La teoría de Bajtín pone, en esencia, un signo de igualdad  entre la literatura y la vida —y por eso obliga a ver en ella un programa de vida formulado en lengua de Esopo. De ahí surge la cuestión de las implicaciones políticas del pensamiento bajtiniano, que especialmente en los últimos tiempos es discutida por muchos investigadores. En la mayoría absoluta de los casos el «polifonismo» bajtiniano es entendido en ese contexto como una protesta contra el «monologismo» de la ideología estaliniana contemporánea de él, y la «carnavalización», como una reacción al tono serio e indiscutible de las instituciones soviéticas oficiales de entonces. Bajtín deviene así un heraldo de una alternativa democrática, genuinamente popular, al Estado totalitario jerárquicamente organizado: el único pensador del período soviético que conservó la fidelidad a la utopía de una vida única, de todo el pueblo. El único reproche a Bajtín es comúnmente el señalamiento de que el carnaval, aunque contiene un determinado «potencial revolucionario», se inscribe a pesar de todo en el orden tradicional, jerárquico, e incluso al fin y al cabo lo legitima y estabiliza al proporcionar una válvula de escape regulable al descontento popular. Al mismo tiempo —teniendo en cuenta las circunstancias de la censura de esa época— se le suele perdonar a Bajtín su insuficiente carácter revolucionario, de modo que Bajtín conserva plenamente su aureola de pensador consecuentemente antitotalitario.

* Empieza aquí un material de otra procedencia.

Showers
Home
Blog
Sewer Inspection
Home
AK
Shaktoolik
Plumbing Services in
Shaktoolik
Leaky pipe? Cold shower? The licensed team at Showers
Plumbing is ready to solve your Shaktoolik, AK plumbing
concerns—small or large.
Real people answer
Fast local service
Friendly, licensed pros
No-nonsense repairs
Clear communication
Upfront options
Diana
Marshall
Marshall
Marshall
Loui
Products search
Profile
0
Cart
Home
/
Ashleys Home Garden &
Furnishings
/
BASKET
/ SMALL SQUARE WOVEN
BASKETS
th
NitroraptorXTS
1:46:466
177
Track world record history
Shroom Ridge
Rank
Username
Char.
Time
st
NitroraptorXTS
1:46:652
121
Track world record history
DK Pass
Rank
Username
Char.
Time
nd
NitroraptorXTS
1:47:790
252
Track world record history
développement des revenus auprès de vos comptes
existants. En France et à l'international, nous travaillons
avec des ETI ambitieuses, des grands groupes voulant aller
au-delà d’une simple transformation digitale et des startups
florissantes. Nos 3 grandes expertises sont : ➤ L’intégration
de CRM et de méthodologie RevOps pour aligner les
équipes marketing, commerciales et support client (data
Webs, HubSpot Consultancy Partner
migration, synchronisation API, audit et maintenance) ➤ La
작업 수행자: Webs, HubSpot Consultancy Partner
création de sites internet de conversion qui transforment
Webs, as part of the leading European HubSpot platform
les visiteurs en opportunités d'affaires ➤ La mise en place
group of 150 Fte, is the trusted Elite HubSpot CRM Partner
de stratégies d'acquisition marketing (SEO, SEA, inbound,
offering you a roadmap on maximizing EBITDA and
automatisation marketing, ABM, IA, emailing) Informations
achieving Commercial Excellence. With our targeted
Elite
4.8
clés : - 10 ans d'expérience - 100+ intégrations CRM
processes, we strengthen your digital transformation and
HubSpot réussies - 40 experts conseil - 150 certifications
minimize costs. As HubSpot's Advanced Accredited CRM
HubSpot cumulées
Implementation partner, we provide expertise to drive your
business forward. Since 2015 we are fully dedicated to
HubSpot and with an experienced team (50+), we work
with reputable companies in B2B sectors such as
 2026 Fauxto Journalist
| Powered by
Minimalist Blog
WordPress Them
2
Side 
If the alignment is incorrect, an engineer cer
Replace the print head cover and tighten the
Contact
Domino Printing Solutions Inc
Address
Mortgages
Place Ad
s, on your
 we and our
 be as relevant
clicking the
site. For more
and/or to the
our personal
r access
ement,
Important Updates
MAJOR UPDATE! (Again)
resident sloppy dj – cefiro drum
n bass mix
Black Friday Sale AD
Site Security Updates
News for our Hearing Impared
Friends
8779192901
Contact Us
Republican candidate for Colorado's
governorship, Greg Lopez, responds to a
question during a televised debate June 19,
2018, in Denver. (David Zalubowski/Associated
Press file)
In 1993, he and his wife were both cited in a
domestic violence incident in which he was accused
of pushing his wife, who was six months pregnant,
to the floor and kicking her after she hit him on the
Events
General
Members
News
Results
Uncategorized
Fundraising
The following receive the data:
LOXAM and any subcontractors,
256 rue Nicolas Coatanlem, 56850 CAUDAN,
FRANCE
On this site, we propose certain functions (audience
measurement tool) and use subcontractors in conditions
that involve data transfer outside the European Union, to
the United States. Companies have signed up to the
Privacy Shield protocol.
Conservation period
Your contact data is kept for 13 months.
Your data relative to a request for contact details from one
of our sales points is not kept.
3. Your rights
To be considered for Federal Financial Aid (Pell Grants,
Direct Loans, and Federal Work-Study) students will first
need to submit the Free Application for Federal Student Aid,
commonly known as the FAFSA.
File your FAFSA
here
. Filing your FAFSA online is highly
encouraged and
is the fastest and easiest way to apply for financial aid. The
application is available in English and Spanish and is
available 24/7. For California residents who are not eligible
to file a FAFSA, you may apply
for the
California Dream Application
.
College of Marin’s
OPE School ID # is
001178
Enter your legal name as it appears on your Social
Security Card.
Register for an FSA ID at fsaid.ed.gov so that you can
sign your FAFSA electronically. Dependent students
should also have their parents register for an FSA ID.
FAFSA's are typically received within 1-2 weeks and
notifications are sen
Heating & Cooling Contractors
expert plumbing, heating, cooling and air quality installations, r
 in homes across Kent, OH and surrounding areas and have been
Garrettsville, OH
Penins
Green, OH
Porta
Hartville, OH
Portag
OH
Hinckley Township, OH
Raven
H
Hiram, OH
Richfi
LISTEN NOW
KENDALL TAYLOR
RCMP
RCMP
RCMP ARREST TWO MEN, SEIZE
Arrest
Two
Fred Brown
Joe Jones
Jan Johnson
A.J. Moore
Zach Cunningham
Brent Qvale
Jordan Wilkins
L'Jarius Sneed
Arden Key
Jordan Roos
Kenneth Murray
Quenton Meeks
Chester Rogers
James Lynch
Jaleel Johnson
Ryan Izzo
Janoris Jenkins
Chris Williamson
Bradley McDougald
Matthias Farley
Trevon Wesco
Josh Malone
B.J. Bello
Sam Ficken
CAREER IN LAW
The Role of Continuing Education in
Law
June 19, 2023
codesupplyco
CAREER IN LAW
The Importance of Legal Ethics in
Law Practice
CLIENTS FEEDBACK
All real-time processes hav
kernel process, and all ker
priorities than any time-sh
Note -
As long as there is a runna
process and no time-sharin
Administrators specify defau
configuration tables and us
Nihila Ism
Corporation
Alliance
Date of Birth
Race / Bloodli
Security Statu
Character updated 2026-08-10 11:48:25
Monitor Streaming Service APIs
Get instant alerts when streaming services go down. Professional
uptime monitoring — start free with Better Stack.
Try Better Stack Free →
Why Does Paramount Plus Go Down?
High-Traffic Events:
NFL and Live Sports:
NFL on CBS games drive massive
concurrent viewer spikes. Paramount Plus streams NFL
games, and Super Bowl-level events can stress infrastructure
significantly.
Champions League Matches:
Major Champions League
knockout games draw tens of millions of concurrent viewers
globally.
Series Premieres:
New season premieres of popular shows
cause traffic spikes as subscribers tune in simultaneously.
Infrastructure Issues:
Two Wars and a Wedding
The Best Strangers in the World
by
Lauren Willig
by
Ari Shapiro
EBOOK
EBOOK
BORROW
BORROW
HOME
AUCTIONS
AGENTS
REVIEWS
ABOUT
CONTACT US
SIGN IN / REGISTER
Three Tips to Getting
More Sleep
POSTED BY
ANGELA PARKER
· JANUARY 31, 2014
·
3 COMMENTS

Entretanto, si Bajtín en algo insiste es precisamente en el carácter total del carnaval, que destruye y traga cualquier cuerpo individual: para Bajtín el carnaval es, ante todo, de todo el pueblo (a propósito, el carácter popular es el pathos característico de la cultura estaliniana, que sustituyó al «carácter de clase» vanguardista). El liberalismo y el democratismo en su comprensión habitual suscitan en Bajtín, por el contrario, una fuerte antipatía: son para él sinónimos de autonomización, de autoencierro de la individualidad, de desvinculación de ésta de la unidad natural de la vida cósmica y popular y, correspondientemente, causas históricas del surgimiento del pathos de la seriedad, la sentimentalidad y el espíritu moralizador, y también de la degeneración de la risa carnavalesca popular en crítica y sátira individualistas. Con entonaciones jubilosas reproduce Bajtín las descripciones rabelaisianas de las terríficas batallas carnavalescas, el lanzamiento de «materia alegre» —excrementos— y de orina, los rituales de las ultrajes carnavalescos, de las «descoronaciones y coronaciones», las imágenes de la Muerte carnavalesca triunfante, que simboliza la alegría popular con motivo de la «aniquilación de todo lo muerto y caduco».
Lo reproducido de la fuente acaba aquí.